Interestingly enough grandma probably didn’t grow up learning how to can from her mother. She went to a community kitchen, a canning factory, or a school to learn to can. And more than likely grandma didn’t can in her own kitchen, but at a communal kitchen. Canning was a highly industrialized process developed in the early 19th century to feed far traveling imperial armies and international sea-faring explorers (hello, Monsieur Napoleon). It’s a complicated, involved, scientific process, quite different from home-based methods of preservation like lacto-fermentation. Also, unlike lacto-fermentation, it carried the rather weighty risk of botulism (you’d be fucked). Canning never really became a home-based skill. The equipment needed was far too expensive for most families to afford. By the late 19th century people had access to canned foods in their markets, but often did not practice the skill themselves. That was left to the industry. It wasn’t until the World Wars and the Great Depression with intense resource shortages that canning became a somewhat popular skill to pursue in communal kitchens. In fact, we have the home economics movement to thank for it (oh wow, thanks!). The home economics movement headed by Ellen Richards heralded teaching women how to create a hygienic home that would prevent the spread of germs while serving the needs of her family (you can barf, it’s ok. I do when I hear the word “hygiene”). Canning fit the bill perfectly. Everything was sterilized, recipes had to be followed word for word, pH accounted for, and microbes eliminated to safely can foods (umm, needless to say, I sure as hell don’t can). With a growing fear of germs, canning became the most popular preservation method of the mid 20th century (cuz it killed everything!). It was not based in family, tradition, or culture (and really, hopefully family, tradition, and culture aren’t sterile. At least we can hope). It was based in industrial advancement, germ phobia, a growing obsession with hygiene, and a schooling system set up outside the family to serve the purposes of war and economic collapse.

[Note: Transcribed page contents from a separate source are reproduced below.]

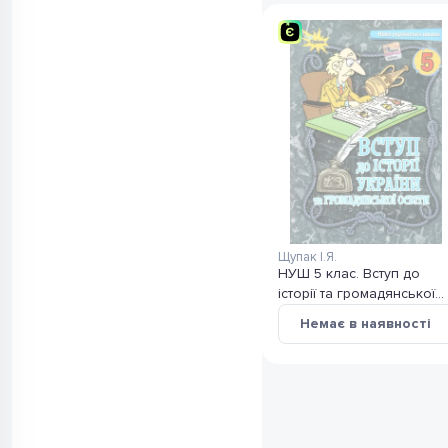
Щупак І.Я.
НУШ 5 клас. Вступ до
історії та громадянської
освіти. Підручник. Щупак
Немає в наявності
І.Я.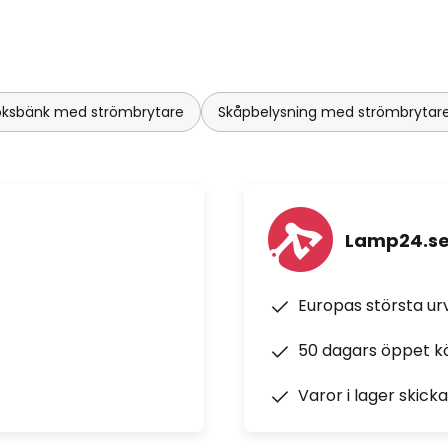
 köksbänk med strömbrytare
Skåpbelysning med strömbrytar
Lamp24.s
Europas största u
50 dagars öppet k
Varor i lager skick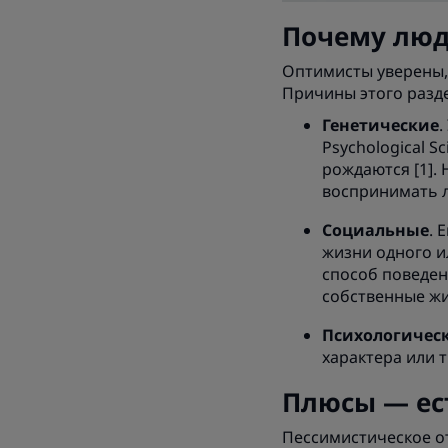
Почему люд
Оптимисты уверены, 
Причины этого разде
Генетические
.
Psychological S
рождаются [1].
воспринимать 
Социальные
. 
жизни одного и
способ поведен
собственные ж
Психологичес
характера или 
Плюсы — ес
Пессимистическое о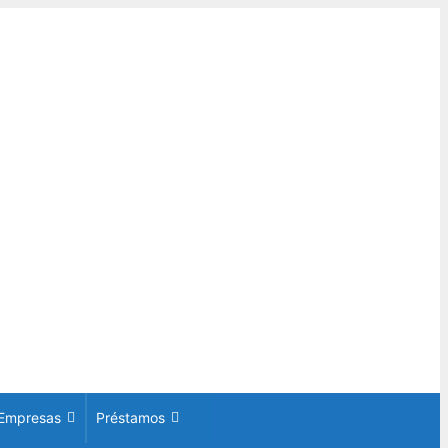
Empresas
Préstamos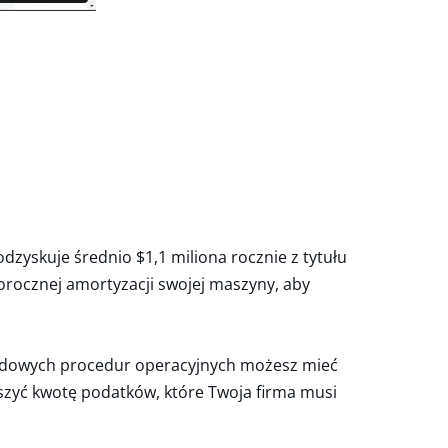
dzyskuje średnio $1,1 miliona rocznie z tytułu
orocznej amortyzacji swojej maszyny, aby
dardowych procedur operacyjnych możesz mieć
zyć kwotę podatków, które Twoja firma musi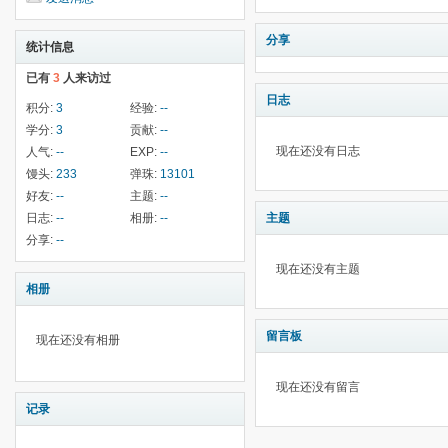
分享
统计信息
已有
3
人来访过
日志
积分:
3
经验:
--
学分:
3
贡献:
--
现在还没有日志
人气:
--
EXP:
--
馒头:
233
弹珠:
13101
好友:
--
主题:
--
日志:
--
相册:
--
主题
分享:
--
现在还没有主题
相册
留言板
现在还没有相册
现在还没有留言
记录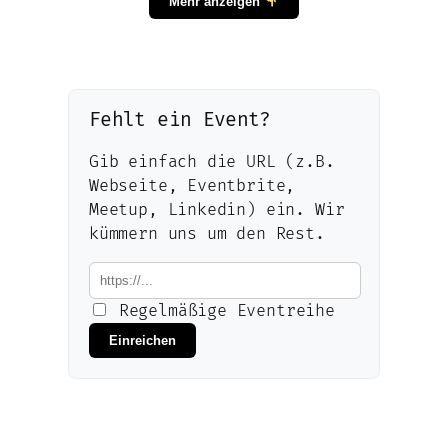
Mehr anzeigen
Fehlt ein Event?
Gib einfach die URL (z.B.
Webseite, Eventbrite,
Meetup, Linkedin) ein. Wir
kümmern uns um den Rest.
Regelmäßige Eventreihe
Einreichen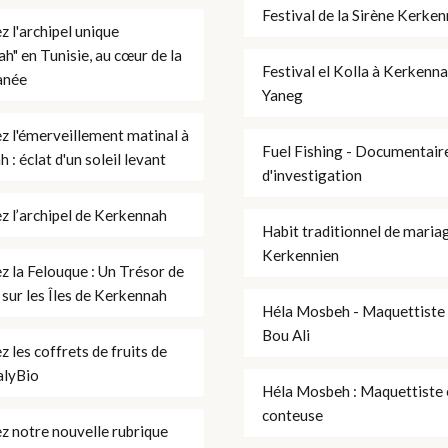
Festival de la Sirène Kerke
 l'archipel unique
h" en Tunisie, au cœur de la
Festival el Kolla à Kerkenn
anée
Yaneg
 l'émerveillement matinal à
Fuel Fishing - Documentair
: éclat d'un soleil levant
d'investigation
 l’archipel de Kerkennah
Habit traditionnel de maria
Kerkennien
 la Felouque : Un Trésor de
 sur les Îles de Kerkennah
Héla Mosbeh - Maquettiste
Bou Ali
 les coffrets de fruits de
alyBio
Héla Mosbeh : Maquettiste 
conteuse
 notre nouvelle rubrique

If we were to check in with great-grandma and great-great-grandma we’d find that she probably lacto-fermented (I realize it doesn’t sound as cool to talk about lacto-fermenting on the homefront or victory lacto-fermenting, but regardless it’s fucking cool). Lacto-fermentation is a living process that happens with the help of bacteria (cheese, bread, and beer are also made thanks to bacteria, though different kinds of microscopic living things are at play). With a little salt, water, a moderate temperature, and a little time the lactobacilli proliferates. The process preserves the nutritional value of the food, with the added benefit of additional vitamin C (yay, no scurvy during winter!) and additional beneficial bacteria. Yes, I did say beneficial bacteria. This worldview that in order to be safe everything must be sterile using any antibacterial cleaning agent at hand is somewhat deranged (they make fucking antibacterial shoes these days. What the hell?) You are fucking clean, stop using the damn antibacterial Purell hand sanitizer shit (by the way, their copyrighted phrase is “imagine a touchable world.” you can’t touch the fucking world without hand sanitizer?!). The way lacto-fermentation works is that the bacteria present in the fermented food can fight off any potentially harmful bacteria (canning can’t do this) so it is safe. Even for you, OCD hygiene-oid.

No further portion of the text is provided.